Die Forderung selber wäre ausgesprochen mager. Aber «sonstige Kosten», «Ratenzuschläge», «Verzugsschaden gem. Art. 106 OR» und «Bonitätsprüfungsspesen» sollen Fleisch an den Knochen bringen, so viel Fleisch, dass die ursprüngliche Forderung fast nicht mehr auszumachen ist. Es geht nicht darum, den Schaden möglichst klein zu halten. Es geht schlicht und einfach darum, das Inkassobüro mit phantasievoll umschriebenen Zuschlägen zu mästen.

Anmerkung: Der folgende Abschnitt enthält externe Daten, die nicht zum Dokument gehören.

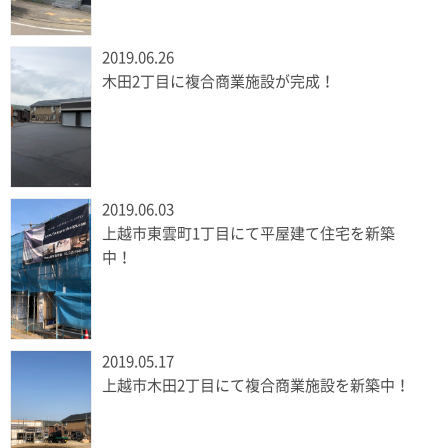
2019.06.26
木田2丁目に複合商業施設が完成！
2019.06.03
上越市東雲町1丁目にて平屋建て住宅を新築
中！
2019.05.17
上越市木田2丁目にて複合商業施設を新築中！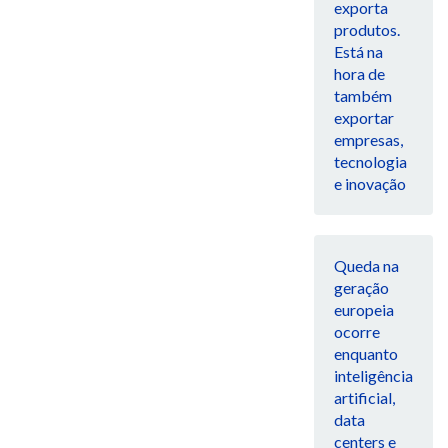
exporta
produtos.
Está na
hora de
também
exportar
empresas,
tecnologia
e inovação
Queda na
geração
europeia
ocorre
enquanto
inteligência
artificial,
data
centers e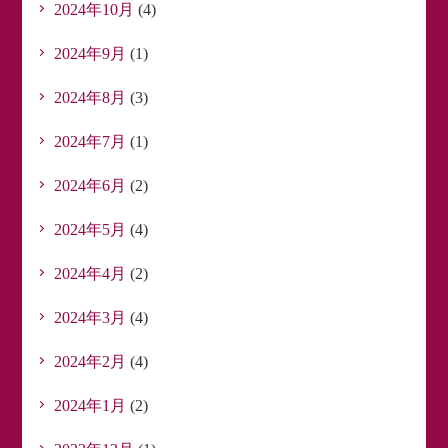
2024年10月
(4)
2024年9月
(1)
2024年8月
(3)
2024年7月
(1)
2024年6月
(2)
2024年5月
(4)
2024年4月
(2)
2024年3月
(4)
2024年2月
(4)
2024年1月
(2)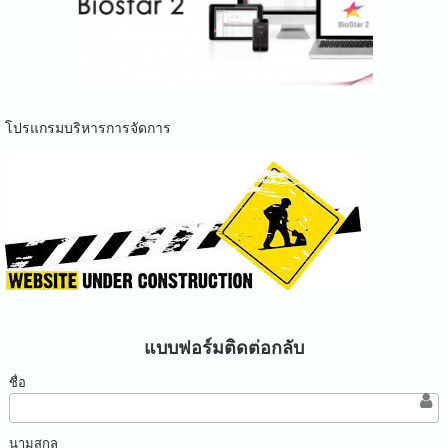
โปรแกรมบริหารการจัดการ
แบบฟอร์มติดต่อกลับ
ชื่อ
นามสกุล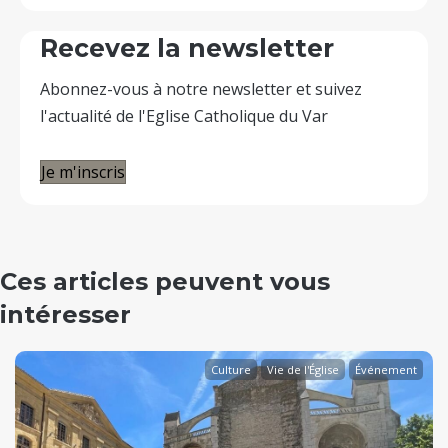
Recevez la newsletter
Abonnez-vous à notre newsletter et suivez
l'actualité de l'Eglise Catholique du Var
Je m'inscris
Ces articles peuvent vous
intéresser
Culture
Vie de l'Église
Événement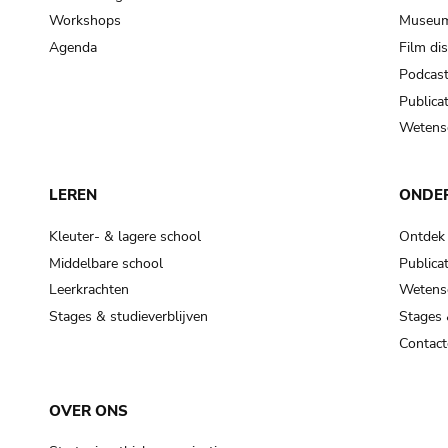
Workshops
Museum
Agenda
Film di
Podcas
Publicat
Wetensc
LEREN
ONDE
Kleuter- & lagere school
Ontdek
Middelbare school
Publicat
Leerkrachten
Wetensc
Stages & studieverblijven
Stages 
Contact
OVER ONS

Hoffnung auf den Ständerat

Es ist zu hoffen, dass der Ständerat den Boden unter den Füssen behält und an einem Grundsatz festhält, der im schweizerischen Zwangsvollstreckungsrecht schon seit dem 19. Jahrhundert gilt: Inkasso ist ein Geschäft, welches nicht auf dem Buckel der Menschen betrieben werden soll, welche ohnehin Mühe haben, ihre finanziellen Verpflichtungen zu erfüllen. Die Inkassobüros sollen nicht das Recht bekommen, verschuldete Menschen noch tiefer ins Elend zu stossen.